The History Engine

Southern Outrage

Date(s):September 8, 1835
Location(s):RICHMOND, Virginia
Tag(s):boycott, anti abolitionism
Course:“The Abolitionists and American Society,” University of Richmond
Rating: 4.57 (7 votes)

Anti-abolitionists reacted violently and swiftly to the onslaught of antislavery literature that inundated post offices across the South during the fall of 1835. Northern abolitionists had hoped to amicably convert slaveholders through their postal campaign, yet had only further amplified the severity of the slavery issue to re-instill fear among the free black population in the South. After receiving antislavery mailings, fuming anti-abolitionists invaded the Charleston post office and snatched every letter and book in sight. They returned the following day and proceeded to torch any remaining mail in the flames of a large bonfire. Such anti-abolitionist mob behavior, with riots ensuing across both the North and South, had come to define the resistant and defiant reaction against Northern abolitionist activism.

It was in this contentious atmosphere that an anonymous Southerner wrote an opinion letter to the Richmond Enquirer in which he condemned acts of violent intimidation that suppressed both freedom of speech and freedom of assembly. His criticism, however, was not aimed at mobs in Charleston but rather at the “seditious and traitorous agitating measures” of those abolitionists who had exhibited a “fanatical and intolerant spirit” in Lowell, Massachusetts. According to the letter, a meeting held by a congregation of anti-abolitionists was abruptly disturbed with the sounds of violent screams and loud hisses, as fervent abolitionists attacked the building where the meeting was being orchestrated. The detailed account of abolitionist aggression provided in the letter mirrored the actions of many anti-abolitionist mobs, as the author attempted to redirect criticisms away from slaveholding anti-abolitionists. He called upon his fellow Southerners to take action against rising Northern activists, urging that immediate action was crucial to preventing any further abolitionist gains.

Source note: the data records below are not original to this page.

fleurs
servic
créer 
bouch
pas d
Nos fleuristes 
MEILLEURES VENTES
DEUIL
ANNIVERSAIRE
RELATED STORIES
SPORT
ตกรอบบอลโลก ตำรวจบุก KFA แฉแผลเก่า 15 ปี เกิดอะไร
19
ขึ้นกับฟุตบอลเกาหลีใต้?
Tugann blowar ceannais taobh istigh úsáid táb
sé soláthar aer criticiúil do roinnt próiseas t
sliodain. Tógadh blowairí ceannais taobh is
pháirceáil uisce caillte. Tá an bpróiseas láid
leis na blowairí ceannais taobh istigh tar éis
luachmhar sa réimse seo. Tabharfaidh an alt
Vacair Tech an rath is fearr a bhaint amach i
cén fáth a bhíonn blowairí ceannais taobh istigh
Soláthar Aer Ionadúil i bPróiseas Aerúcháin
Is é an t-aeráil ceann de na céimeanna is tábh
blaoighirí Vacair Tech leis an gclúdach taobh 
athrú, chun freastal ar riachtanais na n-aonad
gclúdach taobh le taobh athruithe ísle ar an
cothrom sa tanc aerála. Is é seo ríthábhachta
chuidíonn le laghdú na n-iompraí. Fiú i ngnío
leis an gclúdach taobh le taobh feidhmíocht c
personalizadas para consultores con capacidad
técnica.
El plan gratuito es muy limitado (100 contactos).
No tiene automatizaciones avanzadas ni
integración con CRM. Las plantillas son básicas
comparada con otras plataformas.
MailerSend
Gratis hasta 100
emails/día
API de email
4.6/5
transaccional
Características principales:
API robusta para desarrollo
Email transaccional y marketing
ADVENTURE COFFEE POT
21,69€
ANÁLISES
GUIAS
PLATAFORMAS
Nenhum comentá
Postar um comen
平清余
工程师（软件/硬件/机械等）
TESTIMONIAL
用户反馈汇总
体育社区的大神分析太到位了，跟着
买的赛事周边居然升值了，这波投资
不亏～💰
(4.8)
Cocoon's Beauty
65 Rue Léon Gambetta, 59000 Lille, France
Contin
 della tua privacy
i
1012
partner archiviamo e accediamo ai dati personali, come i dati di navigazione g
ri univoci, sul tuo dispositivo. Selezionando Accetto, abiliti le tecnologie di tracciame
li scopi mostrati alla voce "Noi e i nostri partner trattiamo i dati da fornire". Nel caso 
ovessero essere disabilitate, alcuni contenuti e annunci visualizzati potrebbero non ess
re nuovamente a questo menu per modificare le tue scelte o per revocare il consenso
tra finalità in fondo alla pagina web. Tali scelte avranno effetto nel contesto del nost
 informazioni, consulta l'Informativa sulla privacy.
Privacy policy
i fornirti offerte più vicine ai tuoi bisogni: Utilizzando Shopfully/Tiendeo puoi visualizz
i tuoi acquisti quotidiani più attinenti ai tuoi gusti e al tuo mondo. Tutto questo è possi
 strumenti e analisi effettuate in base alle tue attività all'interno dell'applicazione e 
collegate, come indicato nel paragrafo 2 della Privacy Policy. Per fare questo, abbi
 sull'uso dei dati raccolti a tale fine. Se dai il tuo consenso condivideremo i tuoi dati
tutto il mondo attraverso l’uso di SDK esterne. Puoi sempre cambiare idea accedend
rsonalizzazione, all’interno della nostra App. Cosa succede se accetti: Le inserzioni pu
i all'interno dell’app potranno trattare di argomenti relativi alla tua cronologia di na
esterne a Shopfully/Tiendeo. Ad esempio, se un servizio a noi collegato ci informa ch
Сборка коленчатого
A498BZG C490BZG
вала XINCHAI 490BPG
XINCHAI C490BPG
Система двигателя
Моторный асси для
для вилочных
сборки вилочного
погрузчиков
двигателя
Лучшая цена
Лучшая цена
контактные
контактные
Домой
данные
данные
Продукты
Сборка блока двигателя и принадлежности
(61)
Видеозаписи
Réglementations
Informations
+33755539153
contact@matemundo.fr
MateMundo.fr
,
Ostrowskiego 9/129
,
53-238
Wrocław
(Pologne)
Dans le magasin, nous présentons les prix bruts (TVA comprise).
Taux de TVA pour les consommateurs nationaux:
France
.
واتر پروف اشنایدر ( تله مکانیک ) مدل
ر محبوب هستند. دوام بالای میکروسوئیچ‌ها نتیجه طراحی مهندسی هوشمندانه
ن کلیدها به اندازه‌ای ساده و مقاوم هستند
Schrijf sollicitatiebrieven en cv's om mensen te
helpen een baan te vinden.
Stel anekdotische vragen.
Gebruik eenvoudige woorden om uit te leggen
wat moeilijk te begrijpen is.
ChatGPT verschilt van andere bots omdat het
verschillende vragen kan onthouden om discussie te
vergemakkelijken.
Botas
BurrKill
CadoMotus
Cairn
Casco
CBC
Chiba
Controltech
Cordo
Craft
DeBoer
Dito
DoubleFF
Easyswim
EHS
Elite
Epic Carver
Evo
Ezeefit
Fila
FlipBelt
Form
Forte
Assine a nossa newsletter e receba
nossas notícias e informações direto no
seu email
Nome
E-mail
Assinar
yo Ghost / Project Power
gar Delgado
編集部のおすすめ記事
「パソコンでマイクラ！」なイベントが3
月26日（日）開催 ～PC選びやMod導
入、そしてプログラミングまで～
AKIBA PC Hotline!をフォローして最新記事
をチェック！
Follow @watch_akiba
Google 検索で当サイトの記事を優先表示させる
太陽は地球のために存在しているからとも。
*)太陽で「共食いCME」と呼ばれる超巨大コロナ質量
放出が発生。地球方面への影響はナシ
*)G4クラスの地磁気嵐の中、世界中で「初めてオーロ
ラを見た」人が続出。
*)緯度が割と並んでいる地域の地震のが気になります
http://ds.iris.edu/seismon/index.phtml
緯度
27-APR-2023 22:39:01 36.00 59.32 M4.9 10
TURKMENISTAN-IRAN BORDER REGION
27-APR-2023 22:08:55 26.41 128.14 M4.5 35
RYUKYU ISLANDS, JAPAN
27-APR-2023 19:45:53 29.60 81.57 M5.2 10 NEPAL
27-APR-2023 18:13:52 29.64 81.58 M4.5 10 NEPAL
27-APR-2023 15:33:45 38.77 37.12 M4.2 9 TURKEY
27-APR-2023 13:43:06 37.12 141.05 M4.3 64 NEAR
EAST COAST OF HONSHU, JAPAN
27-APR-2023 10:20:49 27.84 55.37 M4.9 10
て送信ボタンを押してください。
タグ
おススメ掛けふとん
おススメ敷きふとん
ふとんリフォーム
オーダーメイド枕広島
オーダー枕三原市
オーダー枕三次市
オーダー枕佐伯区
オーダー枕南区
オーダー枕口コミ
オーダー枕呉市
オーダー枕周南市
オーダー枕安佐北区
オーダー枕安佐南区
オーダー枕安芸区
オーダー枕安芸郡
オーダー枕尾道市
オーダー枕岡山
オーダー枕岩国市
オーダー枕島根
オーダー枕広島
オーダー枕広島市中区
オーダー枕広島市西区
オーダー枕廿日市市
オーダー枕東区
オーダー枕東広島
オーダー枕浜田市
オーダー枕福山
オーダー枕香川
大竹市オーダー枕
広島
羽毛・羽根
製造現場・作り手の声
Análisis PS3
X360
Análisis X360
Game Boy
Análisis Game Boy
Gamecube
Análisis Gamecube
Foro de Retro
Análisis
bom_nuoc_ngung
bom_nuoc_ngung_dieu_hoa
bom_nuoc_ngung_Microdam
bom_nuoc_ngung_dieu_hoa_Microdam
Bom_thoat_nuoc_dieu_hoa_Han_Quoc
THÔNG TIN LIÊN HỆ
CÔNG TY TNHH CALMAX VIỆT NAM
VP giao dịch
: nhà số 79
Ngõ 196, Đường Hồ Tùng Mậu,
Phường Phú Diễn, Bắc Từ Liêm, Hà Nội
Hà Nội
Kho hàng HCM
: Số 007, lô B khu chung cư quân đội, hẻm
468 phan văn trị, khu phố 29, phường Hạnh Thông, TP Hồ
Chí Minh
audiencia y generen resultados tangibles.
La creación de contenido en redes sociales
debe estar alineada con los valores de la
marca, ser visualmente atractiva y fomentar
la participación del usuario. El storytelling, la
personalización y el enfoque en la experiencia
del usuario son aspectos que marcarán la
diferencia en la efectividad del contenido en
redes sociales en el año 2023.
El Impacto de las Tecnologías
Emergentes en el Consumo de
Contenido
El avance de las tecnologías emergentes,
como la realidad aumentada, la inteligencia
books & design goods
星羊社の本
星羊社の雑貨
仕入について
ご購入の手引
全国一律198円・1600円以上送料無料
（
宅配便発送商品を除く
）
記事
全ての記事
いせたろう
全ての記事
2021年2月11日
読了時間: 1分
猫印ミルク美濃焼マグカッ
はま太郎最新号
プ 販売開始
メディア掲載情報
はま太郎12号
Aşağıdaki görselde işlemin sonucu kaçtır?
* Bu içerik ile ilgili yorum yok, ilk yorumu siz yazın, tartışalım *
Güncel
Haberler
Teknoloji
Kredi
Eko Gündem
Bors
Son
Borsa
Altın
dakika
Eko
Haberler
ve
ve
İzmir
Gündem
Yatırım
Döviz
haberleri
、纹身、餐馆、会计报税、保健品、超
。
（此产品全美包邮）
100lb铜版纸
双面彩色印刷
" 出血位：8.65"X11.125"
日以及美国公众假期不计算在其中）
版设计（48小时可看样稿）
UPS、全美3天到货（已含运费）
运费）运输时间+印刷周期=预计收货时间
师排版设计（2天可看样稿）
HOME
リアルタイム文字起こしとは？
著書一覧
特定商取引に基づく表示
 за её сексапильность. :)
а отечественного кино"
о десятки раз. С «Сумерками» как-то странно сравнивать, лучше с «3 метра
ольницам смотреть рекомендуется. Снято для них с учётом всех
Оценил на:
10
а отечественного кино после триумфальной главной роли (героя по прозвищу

Specifically he called for a boycott of Northern goods. The suggested boycott of Northern manufactured goods by Southerners countered a growing trend among anti-slavery proponents known as the Free Produce Movement. The movement was generated by abolitionists who recognized the sinfulness of slavery and who refused to contribute to an economy based on slave labor. Quakers and free black abolitionists initiated the movement in the early 1820s, but the collective effort to disrupt the production, purchase, and procurement of slave-free goods lasted up until 1867. Just as this Southerner's criticisms of Lowell abolitionists mirrored the abolitionists' condemnations of anti-abolitionist acts of intimidation, in calling for a boycott of Northern manufactured goods he once again borrowed and adapted an abolitionist tactic. The author's careful literary manipulation is a notable rarity, as its existence demonstrates the rising tensions surrounding the issue of slavery, and the extent to which the matter had begun to affect the nation in its entirety. As the political implications of such strains surfaced nationally, the continued struggle for power between the North and South signified the magnitude of the slavery issue on a political, societal, and economic level. The cooperative balance that existed between the industrial North and labor intensive South was thus at risk with such boycotting tactics.

The implications of emancipation threatened the very foundation of the South’s economy and challenged the hierarchy of power that such Southerners were so accustomed to. The letter was one of numerous opinion letters published throughout various publications across the South during the aftermath of the abolitionist postal campaign, as Southern opposition began to manifest itself into formalized meetings, riots, and anti-abolitionist literature. Clearly, the beginnings of what would eventually become a decisive Southern antislavery movement had commenced.

 

Citations

  • "Abolition Outrage. a Strong Case for Southern Action," Richmond, VA Enquirer, September 8, 1835, 3.
  • William M. Boyd, "Southerners in the Anti-Slavery Movement," JSTOR 2 (1948): pg. 153-163.
  • James Brewer Stewart, Holy Warriors: The Abolitionists and American Slavery (New York: Hill and Wang, 1997), 71-73.
  • Carol Faulkner, "The Root of the Evil: Free Produce and Radical Antislavery, 1820–1860," Journal of the Early Republic 27 no. 3 (2007): 377-405.
  • Lawrence B. Glickman, "Buy for the Sake of the Slave': Abolitionism and the Origins of American Consumer Activism," American Quarterly 56 no. 4 (2004): 889-912.